After that, they traveled up to Mackinac Island, Michigan, to the Grand Hotel, for “the honeymoon of our dreams,” says Jeannine. “Our children honored us on our 50th anniversary by sending us back to the Grand Hotel . . . a gift that could never be surpassed. Our wedding was exactly to our tastes, so we have loved recalling it over the years.”
The couple returned to Hammond after their honeymoon and moved into their first home together, which David describes as, “the maid’s quarters of a very big home of a doctor’s widow.”
Later, they moved about a block away from there, into a home of their own. They both kept working as art teachers in Hammond; when David took a year off to earn his master’s degree, Jeannine kept working to essentially “hold” his job for him, and when he returned, she left her job and became a homemaker.
In 1964, the couple welcomed their first son, and then a daughter a year later. In 1977, their youngest daughter was born. The family spent their early years in that Chicago area, but after a while it became apparent that the kids were “not well suited for life in the suburbs,” Jeannine says, and “our neighborhood and the culture of the environment did not impress us as the ideal place for rearing children.”
They had come to know and love the Alexandria, Minn., area as a summer vacation spot, since David’s parents lived there, and they decided to move to Minnesota themselves. David started job hunting all over the region, and in 1970, he was hired as the middle school art teacher in Detroit Lakes.
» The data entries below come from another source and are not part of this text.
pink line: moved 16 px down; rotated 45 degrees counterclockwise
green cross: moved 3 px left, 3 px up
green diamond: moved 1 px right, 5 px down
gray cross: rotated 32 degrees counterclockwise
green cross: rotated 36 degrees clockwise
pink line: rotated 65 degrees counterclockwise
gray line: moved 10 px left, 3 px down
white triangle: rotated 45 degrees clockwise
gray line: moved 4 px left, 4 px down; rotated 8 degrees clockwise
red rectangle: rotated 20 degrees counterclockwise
They immediately found their big, country homestead, and settled right in.
“Our children, from the moment they arrived on the land, behaved like wild things released from a zoo,” Jeannine says. “They explored the woods and the hills and the valleys, climbed the trees, walked the edges of the pond, met the extraordinarily helpful neighbors and fell totally in love with their new world. I thank God every day for bringing us to the promised land where David and I, and our children, blossomed and thrived.”
Today, David and Jeannine continue to thrive on that land. They planted 1,000 trees around the property, and spend some of their days entirely outside, trimming and mowing and pulling weeds and such. They want to continue to live there as long as they can, David says.
Their kids all live within driving distance, so during non-pandemic times they get to see them fairly often, and they also have three grandchildren and one great-grandchild now. They’re both 84 years old, and say they're grateful to be happy and healthy and still going strong.